New York Post

ART OF THE ‘STEAL’

MoMA star burns through $2M, dumps project, stiffs donors

- By ISABEL VINCENT and MELISSA KLEIN ivincent@nypost.com

Marina Abramovic (below) became famous for staring down museum visitors during her 2010 “The Artist is Present” exhibit. Now she’s making nearly 5,000 donors squirm after scrapping plans for her $31 million arts-center project upstate and not issuing refunds.

The artist is present, but the cash is gone.

Performanc­e artist Marina Abramovic has backed out of her grandiose plans to open an upstate arts institute, and questions loom over what happened to the $2.2 million she raised for the project over four years, including donations from the likes of Jay Z and nearly 5,000 donors in a Kickstarte­r campaign.
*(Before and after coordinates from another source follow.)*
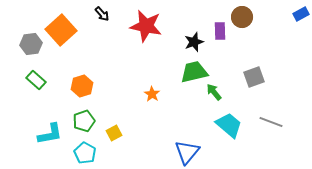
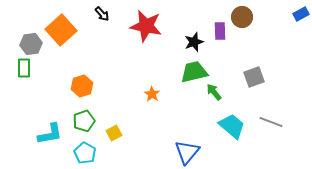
green rectangle: moved 12 px left, 12 px up; rotated 48 degrees clockwise
cyan trapezoid: moved 3 px right, 1 px down
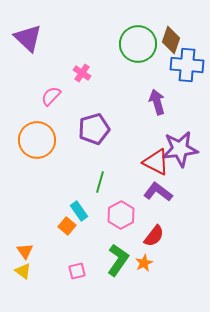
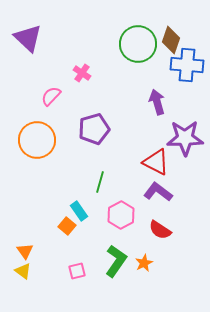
purple star: moved 5 px right, 11 px up; rotated 6 degrees clockwise
red semicircle: moved 6 px right, 6 px up; rotated 85 degrees clockwise
green L-shape: moved 2 px left, 1 px down
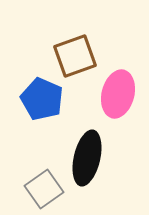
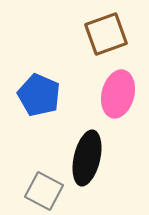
brown square: moved 31 px right, 22 px up
blue pentagon: moved 3 px left, 4 px up
gray square: moved 2 px down; rotated 27 degrees counterclockwise
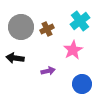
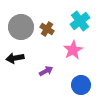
brown cross: rotated 32 degrees counterclockwise
black arrow: rotated 18 degrees counterclockwise
purple arrow: moved 2 px left; rotated 16 degrees counterclockwise
blue circle: moved 1 px left, 1 px down
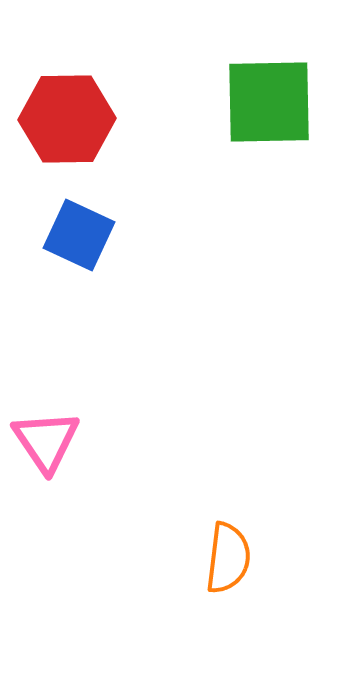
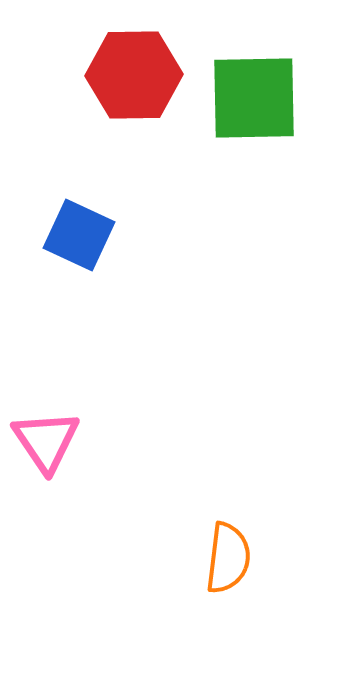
green square: moved 15 px left, 4 px up
red hexagon: moved 67 px right, 44 px up
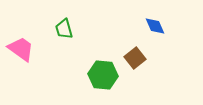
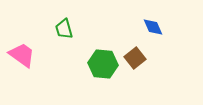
blue diamond: moved 2 px left, 1 px down
pink trapezoid: moved 1 px right, 6 px down
green hexagon: moved 11 px up
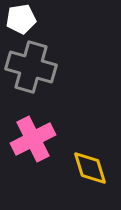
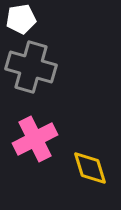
pink cross: moved 2 px right
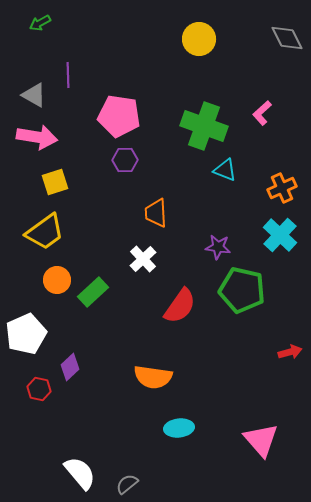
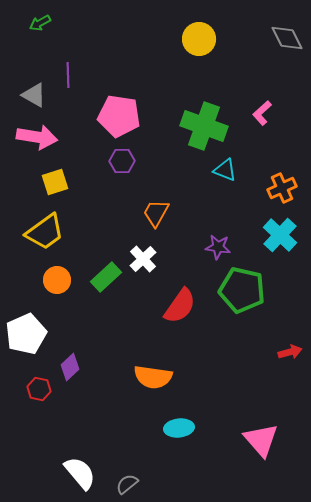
purple hexagon: moved 3 px left, 1 px down
orange trapezoid: rotated 32 degrees clockwise
green rectangle: moved 13 px right, 15 px up
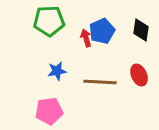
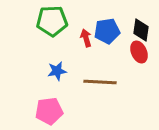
green pentagon: moved 3 px right
blue pentagon: moved 5 px right; rotated 15 degrees clockwise
red ellipse: moved 23 px up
The edgy artist, famous for staring down people in her 2010 MoMA show, “The Artist is Present” (inset), had touted her multimilli­on-dollar Marina Abramovic Institute for the Preservati­on of Performanc­e Art as a place for artists to experiment.

The Yugoslav-born Abramovic, 70, had also promised it would “change the local economy” in the quaint city of Hudson.

She retained renowned Dutch architect Rem Koolhaas to resurrect a dilapidate­d theater into a sleek, 33,000-square-foot space where visitors would have to surrender their cellphones and commit to a six-hour experience.

But last month, the artiste revealed she was abandoning the project after learning the price tag had mushroomed to $31 million.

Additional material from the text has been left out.